もちろん、開発課題はそれだけではなかった。ハートウエアとソフトウエアの両面で新規開発する項目は多かった。このため、エアボードを商品化するまでは残業の日々が長く続いたが、開発チーム全体が世の中にない新しい商品を作るという高いモチベーションを持って望んだことで、いくつかの壁を乗り切れたと思う。最終的に、当初計画から約1週間遅れとなる2000年12月1日に、エアボードの発売にこぎ着けたのだった。また、いよいよ発売に向けて業務が架橋になる2000年4月には、従業員の家族(独身者にはご両親、既婚者には奥様・ご主人)、工場からの出向者、協力会社の社員にはその工場のトップ、協力会社の社長に「現在ソニーにとってとても重要な業務に携って頂いており、これから厳しい残業が多くなりますが、健康には注意致しますので、ご家族のご協力を宜しくお願い致します。」と言った内容の手紙を出していた。

 開発チーム全員の士気を高めた一つが、発売に先駆けること約2カ月前となる2000年9月28日に、銀座ソニービルで開催した「パーソナルITテレビ エアボード」の発表会だ。会場には80席を設けていたが、報道陣が押し寄せたため発表会を4回実施する羽目になった。テレビや新聞、雑誌など数多くのメディアで報道していただいた他、直後に開催された第1回の「CEATEC JAPAN」では凄まじいほど多数の質問を技術者にいただいたことは、本当にうれしかった記憶だ。やっとの思いで発売に漕ぎ着けたときは、「ご家族にお陰さまで新商品を発売することが出来ました。」と言う報告の手紙を出したが、そのときには多くのメディアがニュースとして取り上げてくれたために、家族と一緒に喜んでくれたものである。

技術者自身の感動が必要

 ここで少し、開発の過程を紹介しておこう。エアボードは、無線LAN送受信LSIの開発と平行する形で、ハードウエアのブレッドボードを用いた開発を進めていた。ディスプレイ部とベースステーション部は共に1m2に達するほど、巨大な寸法だった。
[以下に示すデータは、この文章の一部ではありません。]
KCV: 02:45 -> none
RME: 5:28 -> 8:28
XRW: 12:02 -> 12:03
2000年5月の段階では、まだ無線LAN送受信LSIが完成してなかったため、ソフトウエアの開発もこのブレッドボードで実施していた。もちろん、有線接続での検討だ。

 無線LAN送受信LSIが完成したのは2000年6月のこと。発売までは半年しかない状況だった。皆が固唾を呑んで見守る中、無線担当の技術者がこれまで接続されていたケーブル線を切断した。符号化方式にMPEG-2を採用していたこともあり、最初は若干のブロック・ノイズが発生したが、その後は無線での映像伝送を実現でき、開発チーム全員が大きな拍手と共に大きな感動で包まれたのを鮮明に覚えている。開発チームの技術者には数多くの無理を強いたが、技術者自らが感動することが、お客様に感動していただける商品を作る第一歩になることを再認識した瞬間だった。私は、講演をするときに、よく「人間、人生で何度感動をするかと言うことが価値がある。」という話をするが、これはこういう感動をしてきたことから出ている言葉である。
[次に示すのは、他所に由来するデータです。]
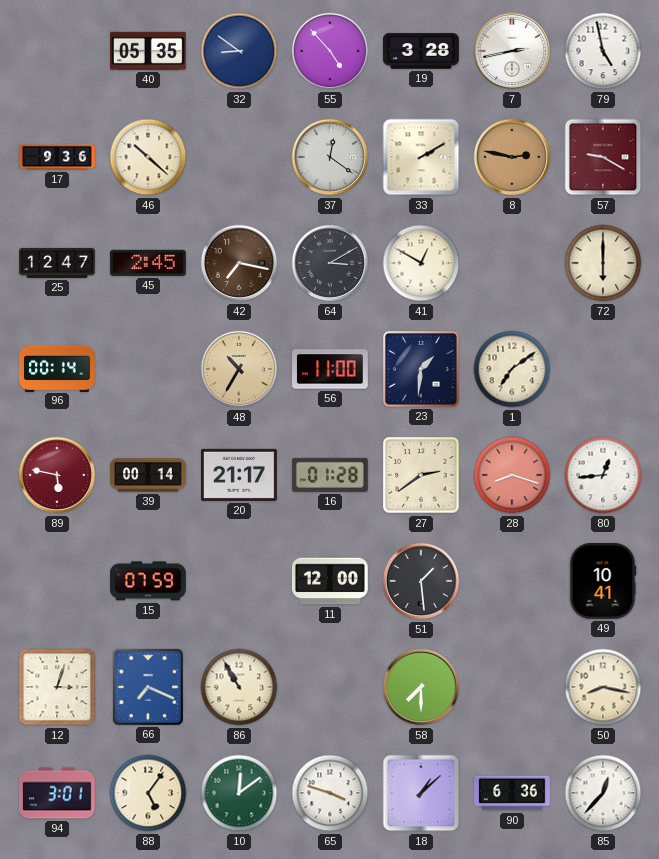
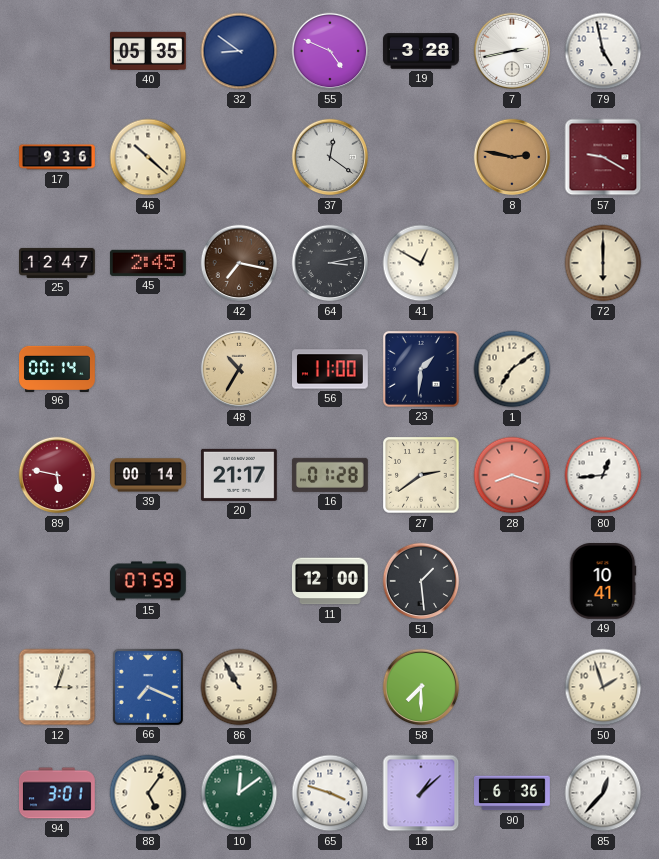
55: 4:53 -> 4:49
33: 2:10 -> none
64: 3:10 -> 3:13
50: 8:17 -> 1:57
 エアボードそのものは決して成功したわけではない。無事に発売に漕ぎ着けたものの、新ジャンルの製品ということもありマーケティングでの苦労があった他、社内の組織変更のあおりも受けた。こうした経験が、「ロケーションフリー」の開発に活かされるわけだが、それについては次号以降で紹介していきたい。

ソニーらしさは求めない

 次回の連載に進む前に、少しだけ別の話題に触れさせていただきたい。最近のソニーに関する報道を見ると、「ソニーらしさ」という言葉が随所に出てくると感じる。私自身、エアボードを発表した際に、メディアの方やお客様から、新たな生活スタイルを提供する商品であることが「ソニーらしい」と賞賛を受け、大変うれしく思ったと記憶している。

 ただし当時のソニー社員の中に、「ソニーらしい」ものを生み出すために製品を開発した技術者はいなかった。純粋に、「今まで世の中になかった便利なモノを作ろう」との思いで完成させた結果として、社外の人から「ソニーらしい」とお褒めの言葉をいただけたに過ぎない。

 翻って最近のソニーは、トップ自ら「ソニーらしさ」というキーワードを掲げているが、これ自体が全くソニーを理解していないといえる。長期間にわたって世の中にない新商品を生み出せていないだけに、ソニー再生に向けた道は険しいと言わざるを得ない。加えて、「ソニーのDNA」と発言することそのものも、おこがましいとすら感じてしまうのだ。